Interesting Research Paper on Constructors in OO Languages

Regan Heath regan at netmail.co.nz
Fri Jul 19 03:31:53 PDT 2013


On Thu, 18 Jul 2013 19:00:44 +0100, H. S. Teoh <hsteoh at quickfur.ath.cx>  
wrote:

> On Thu, Jul 18, 2013 at 10:13:58AM +0100, Regan Heath wrote:
>> On Wed, 17 Jul 2013 18:58:53 +0100, H. S. Teoh
>> <hsteoh at quickfur.ath.cx> wrote:
> [...]
>> >I guess my point was that if we boil this down to the essentials,
>> >it's basically the same idea as a builder pattern, just implemented
>> >slightly differently. In the builder pattern, a separate object (or
>> >struct, or whatever) is used to encapsulate the state of the object
>> >that we'd like it to be in, which we then pass to the ctor to create
>> >the object in that state. The idea is the same, though: set up a
>> >bunch of values representing the desired initial state of the object,
>> >then, to borrow Perl's terminology, "bless" it into a full-fledged
>> >class instance.
>>
>> It achieves the same ends, but does it differently.  My idea requires
>> compiler support (which makes it unlikely to happen) and doesn't
>> require separate objects (which I think is a big plus).
>
> Why would requiring separate objects be a problem?

It's not a problem, it's just better not to, if at all possible. K.I.S.S.  
:)

> In my case, the derived class ctor could manually set some of the fields
> in Args before handing to the superclass. Of course, it's not as ideal,
> since if user code already sets said fields, then they get silently
> overridden.

That's the problem I was imagining.

>> Also, in your approach there isn't currently any enforcement that
>> the user sets all the mandatory parameters of Args, and this is
>> kinda the main issue my idea solves.
>
> True. One workaround is to use Nullable and check that in the ctor. But
> I suppose it's not as great as a compile-time check.

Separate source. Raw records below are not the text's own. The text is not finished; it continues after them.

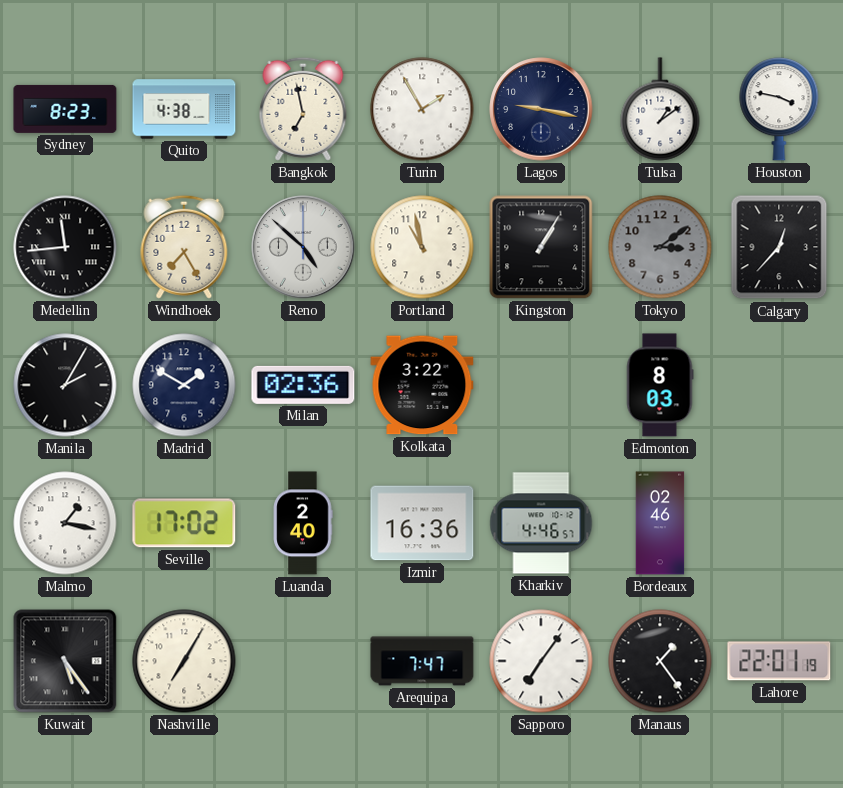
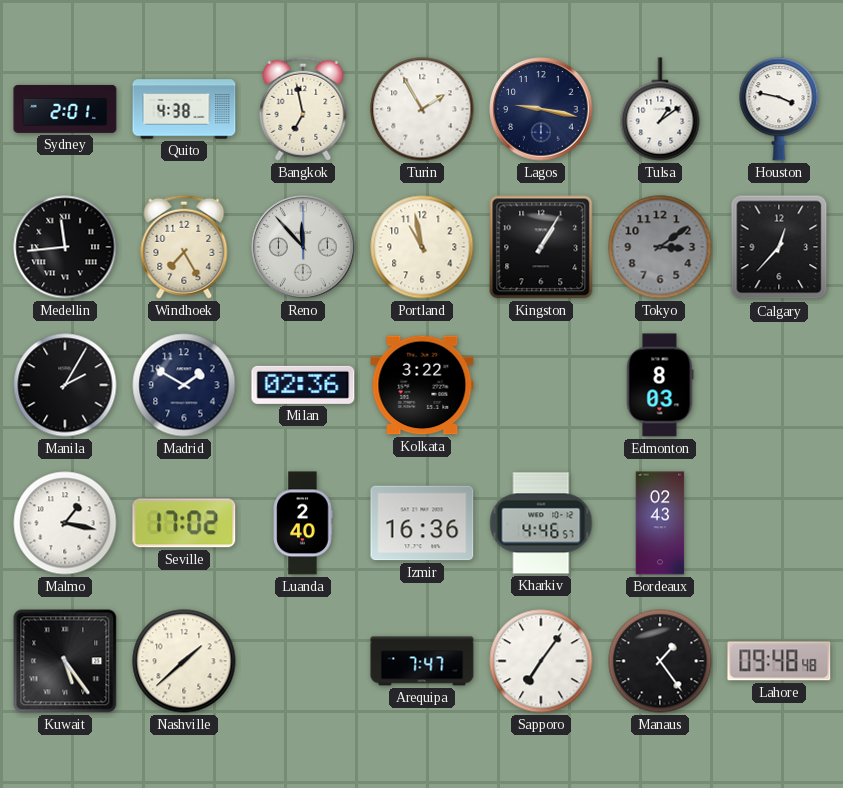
Sydney: 8:23 -> 2:01
Reno: 4:52 -> 11:53
Bordeaux: 02:46 -> 02:43
Nashville: 7:05 -> 1:38
Lahore: 22:01 -> 09:48
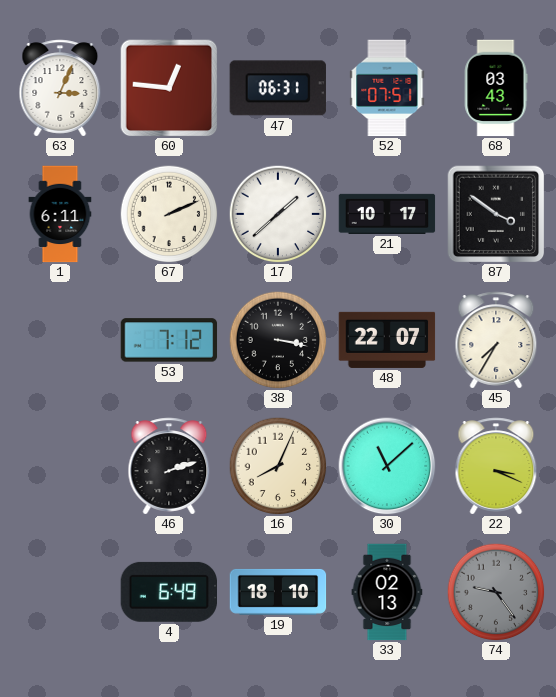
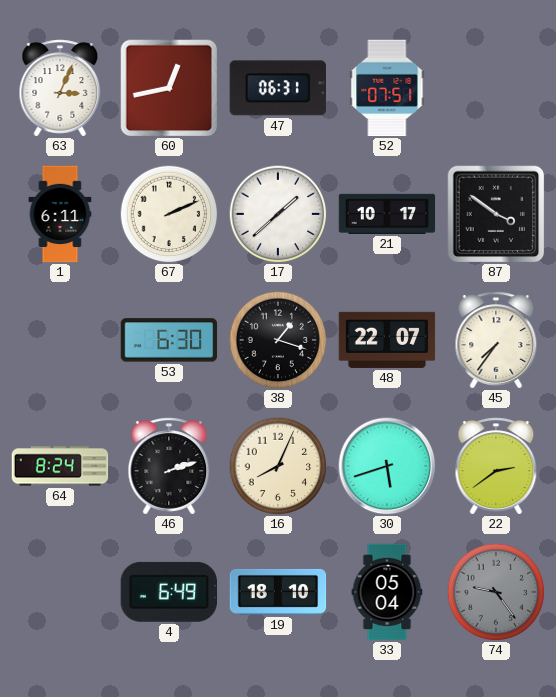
60: 12:46 -> 12:43
68: 03:43 -> none
53: 7:12 -> 6:30
38: 3:17 -> 1:18
45: 7:35 -> 7:36
64: none -> 8:24
30: 11:08 -> 5:42
22: 3:19 -> 2:39
33: 02:13 -> 05:04
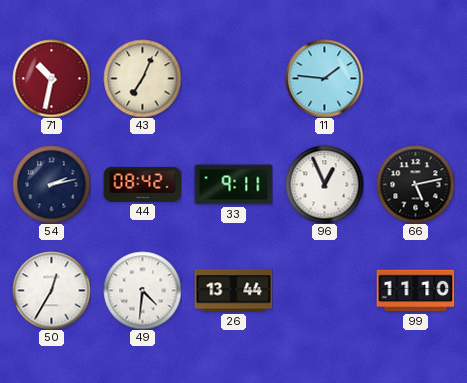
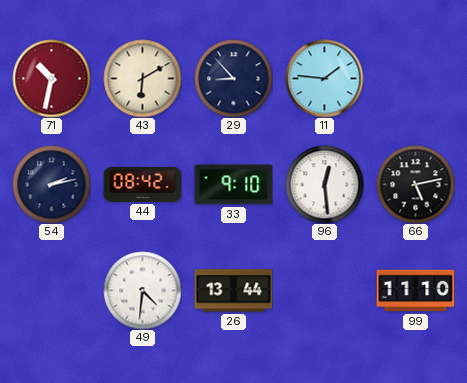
43: 7:04 -> 6:10
29: none -> 8:53
33: 9:11 -> 9:10
96: 12:56 -> 12:29
50: 12:35 -> none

Yeah, I was angling for a static/compile time check, if at all possible.

>> >Whereas using my approach, you can simply reuse the Args struct
>> >several times:
>> >
>> >	C.Args args;
>> >	args.name = "test1";
>> >	args.age = 12;
>> >	args.school = "D Burg High School";
>> >	auto obj1 = new C(args);
>> >
>> >	args.name = "test2";
>> >	auto obj2 = new C(args);
>> >
>> >	args.name = "test3";
>> >	auto obj3 = new C(args);
>> >
>> >	... // etc.
>>
>> Or.. you use a mixin, or better still you add a copy-constructor or
>> .dup method to your class to duplicate it :)
>
> But then you end up with the problem of needing to call set methods
> after the .dup

Which is no different to setting args.name beforehand, the same number of  
assignments.  In the example above it's N+1 assignments, N args or dup'ed  
members and 1 more for 'name' before or after the construction.

> which may complicate things if the set methods need to
> do non-trivial initialization of internal structures (caches or internal
> representations, etc.).

Ahh, yes, and in this case you'd want to use the idea below, where you  
call a method to set the common parts and manually set the differences.

> Whereas if you hadn't needed to .dup, you could
> have gotten by without writing any set methods for your class, but now
> you have to.

create-set-call <- 'set' is kinda an integral part of the whole thing :P

> [...]
>> In my case you can call different functions in the initialisation
>> block, e.g.
>>
>> void defineObject(C c)
>> {
>>   c.school = "...);
>> }
>>
>> C c = new C() {
>>   defineObject()
>> }
>>
>> :)
>
> So the compiler has to recursively traverse function calls in the
> initialization block in order to check that all required fields are set?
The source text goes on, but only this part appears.